_DIRECTIONS FOR THIS TASK_: Send each entry back exactly as given, pictures excluded.

_EXERCISE MATERIALS_:

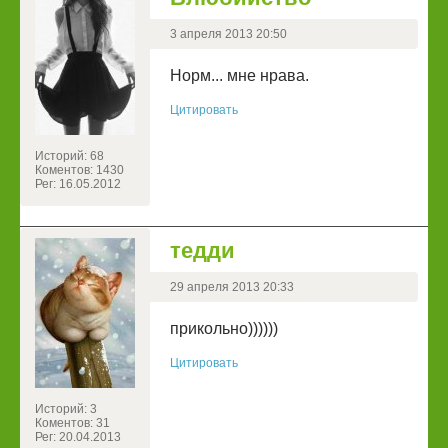
3 апреля 2013 20:50
Норм... мне нрава.
Цитировать
Историй: 68
Коментов: 1430
Рег: 16.05.2012
тедди
29 апреля 2013 20:33
прикольно))))))
Цитировать
Историй: 3
Коментов: 31
Рег: 20.04.2013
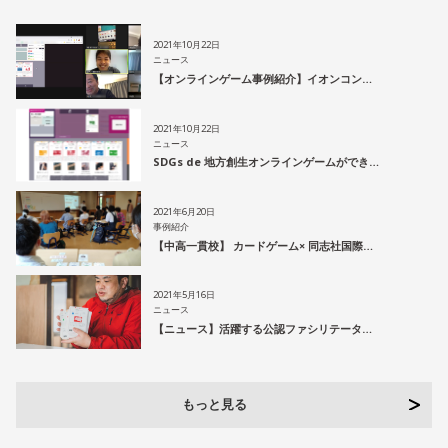
2021年10月22日
ニュース
【オンラインゲーム事例紹介】イオンコン…
2021年10月22日
ニュース
SDGs de 地方創生オンラインゲームができ…
2021年6月20日
事例紹介
【中高一貫校】 カードゲーム× 同志社国際…
2021年5月16日
ニュース
【ニュース】活躍する公認ファシリテータ…
もっと見る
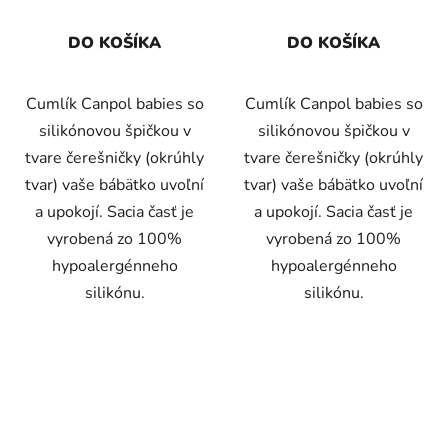
DO KOŠÍKA
DO KOŠÍKA
Cumlík Canpol babies so
Cumlík Canpol babies so
silikónovou špičkou v
silikónovou špičkou v
tvare čerešničky (okrúhly
tvare čerešničky (okrúhly
tvar) vaše bábätko uvoľní
tvar) vaše bábätko uvoľní
a upokojí. Sacia časť je
a upokojí. Sacia časť je
vyrobená zo 100%
vyrobená zo 100%
hypoalergénneho
hypoalergénneho
silikónu.
silikónu.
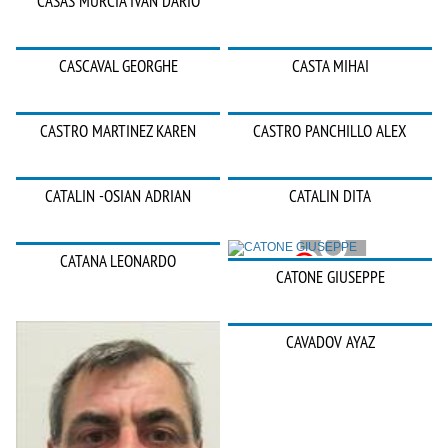
CASAS MURCIA IVAN DARIO
CASCAVAL GEORGHE
CASTA MIHAI
CASTRO MARTINEZ KAREN
CASTRO PANCHILLO ALEX
CATALIN -OSIAN ADRIAN
CATALIN DITA
CATANA LEONARDO
CATONE GIUSEPPE
CAVADOV AYAZ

_WRITTEN RESPONSE_:
3 апреля 2013 20:50
Норм... мне нрава.
Цитировать
Историй: 68
Коментов: 1430
Рег: 16.05.2012
тедди
29 апреля 2013 20:33
прикольно))))))
Цитировать
Историй: 3
Коментов: 31
Рег: 20.04.2013
2021年10月22日
ニュース
【オンラインゲーム事例紹介】イオンコン…
2021年10月22日
ニュース
SDGs de 地方創生オンラインゲームができ…
2021年6月20日
事例紹介
【中高一貫校】 カードゲーム× 同志社国際…
2021年5月16日
ニュース
【ニュース】活躍する公認ファシリテータ…
もっと見る
DO KOŠÍKA
DO KOŠÍKA
Cumlík Canpol babies so
Cumlík Canpol babies so
silikónovou špičkou v
silikónovou špičkou v
tvare čerešničky (okrúhly
tvare čerešničky (okrúhly
tvar) vaše bábätko uvoľní
tvar) vaše bábätko uvoľní
a upokojí. Sacia časť je
a upokojí. Sacia časť je
vyrobená zo 100%
vyrobená zo 100%
hypoalergénneho
hypoalergénneho
silikónu.
silikónu.
CASAS MURCIA IVAN DARIO
CASCAVAL GEORGHE
CASTA MIHAI
CASTRO MARTINEZ KAREN
CASTRO PANCHILLO ALEX
CATALIN -OSIAN ADRIAN
CATALIN DITA
CATANA LEONARDO
CATONE GIUSEPPE
CAVADOV AYAZ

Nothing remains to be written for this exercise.